Under this line are records; the part from the line containing "Si l’on en sait" through the line containing "Německá podpora filmů" should be repeated exactly. Please exclude pictures.
(Data to examine Opens)
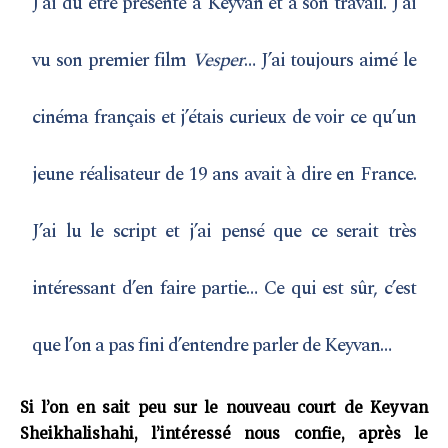
J’ai dû être présenté à Keyvan et à son travail. J’ai
vu son premier film
Vesper
… J’ai toujours aimé le
cinéma français et j’étais curieux de voir ce qu’un
jeune réalisateur de 19 ans avait à dire en France.
J’ai lu le script et j’ai pensé que ce serait très
intéressant d’en faire partie… Ce qui est sûr, c’est
que l’on a pas fini d’entendre parler de Keyvan…
Si l’on en sait peu sur le nouveau court de Keyvan
Sheikhalishahi, l’intéressé nous confie, après le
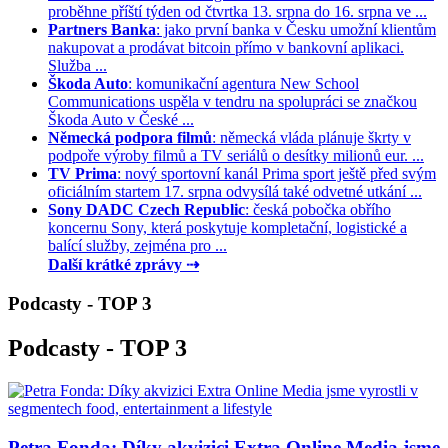
proběhne příští týden od čtvrtka 13. srpna do 16. srpna ve ...
Partners Banka
: jako první banka v Česku umožní klientům
nakupovat a prodávat bitcoin přímo v bankovní aplikaci.
Služba ...
Škoda Auto
: komunikační agentura New School
Communications uspěla v tendru na spolupráci se značkou
Škoda Auto v České ...
Německá podpora filmů
: německá vláda plánuje škrty v
podpoře výroby filmů a TV seriálů o desítky milionů eur. ...
TV Prima
: nový sportovní kanál Prima sport ještě před svým
oficiálním startem 17. srpna odvysílá také odvetné utkání ...
Sony DADC Czech Republic
: česká pobočka obřího
koncernu Sony, která poskytuje kompletační, logistické a
balící služby, zejména pro ...
Další krátké zprávy ⇢
Podcasty - TOP 3
Podcasty - TOP 3
Petra Fonda: Díky akvizici Extra Online Media jsme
(Data to examine Closes)
**Solution:**
Si l’on en sait peu sur le nouveau court de Keyvan
Sheikhalishahi, l’intéressé nous confie, après le
proběhne příští týden od čtvrtka 13. srpna do 16. srpna ve ...
Partners Banka
: jako první banka v Česku umožní klientům
nakupovat a prodávat bitcoin přímo v bankovní aplikaci.
Služba ...
Škoda Auto
: komunikační agentura New School
Communications uspěla v tendru na spolupráci se značkou
Škoda Auto v České ...
Německá podpora filmů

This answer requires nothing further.